On stage, he recalls how they were recording Achtung Baby in Berlin when the wall came down, but the band members were erecting walls of their own.
“It was important to tell people it has not always been rosy in the garden, as my dad would say. Achtung Baby was a very difficult time for our band. We nearly broke up before we got that song, One.
“So there are stresses and strains in trying to do your best work, as we still do. Every night it has to be the best night of anyone’s life. And do you know what? That’s a bit much.”
That stress came to the fore last month when Bono’s voice disappeared during a concert in Berlin.
The band were forced to abandon the show after just seven songs – and the singer was visibly emotional as he croaked out an apology to the audience.
“I didn’t even have a sore throat before the concert,” he says. “I was completely in perfect voice and then [snaps fingers] it was gone.”
It’s not the first time either. A case of “desert throat” affected the PopMart tour in Las Vegas, and in U2’s autobiography Bono revealed he’d been diagnosed with “nasal allergies”.
So is that what happened in Berlin?
“That’s probably closest to the answer, actually,” he says. “It’s very humbling to be a person who can develop intense allergic reactions. That is not how I see myself.”
Taking a break
The fact it happened in front of almost 30,000 people made it worse, he adds.
“Something like 5,000 of them had come from outside Germany, so they’re not getting the cost of their flights back or their hotels back.
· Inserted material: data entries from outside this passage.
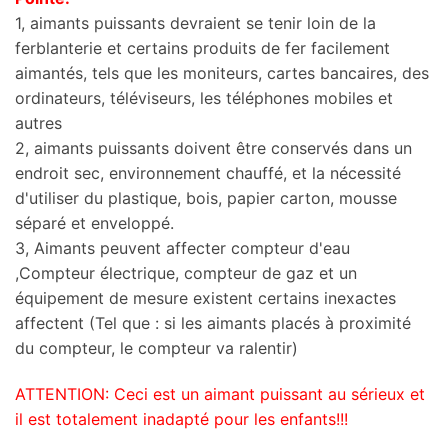
1, aimants puissants devraient se tenir loin de la
ferblanterie et certains produits de fer facilement
aimantés, tels que les moniteurs, cartes bancaires, des
ordinateurs, téléviseurs, les téléphones mobiles et
autres
2, aimants puissants doivent être conservés dans un
endroit sec, environnement chauffé, et la nécessité
d'utiliser du plastique, bois, papier carton, mousse
séparé et enveloppé.
3, Aimants peuvent affecter compteur d'eau
,Compteur électrique, compteur de gaz et un
équipement de mesure existent certains inexactes
affectent (Tel que : si les aimants placés à proximité
du compteur, le compteur va ralentir)
ATTENTION: Ceci est un aimant puissant au sérieux et
il est totalement inadapté pour les enfants!!!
I feel really awful about that, so we’ll find a way to thank them.”
Health-wise the singer has not had a great run over the last decade. He herniated a disc on the 360° tour and suffered multiple fractures in a “freak” bicycle accident in 2015.
In the sleeve notes for the band’s latest album, Songs of Experience, he also refers to a recent “brush with mortality” that inspired several of his lyrics.
“I did have some issues,” he says. “But they’re gone and I’m not.”
U2, however, are preparing a disappearing act of their own. As their Amsterdam show draws to a close, Bono thanks the audience and declares: “We don’t know when we’ll see you again.”
Given the setlist leaned so heavily on their mid-career pivot into art rock, are they contemplating a similar period of reinvention?
Not necessarily, says Adam Clayton. “We’ve been hard at it for four years now – just constant touring,” he smiles.
“I think we just need to go away for a little bit and give the audience a break.”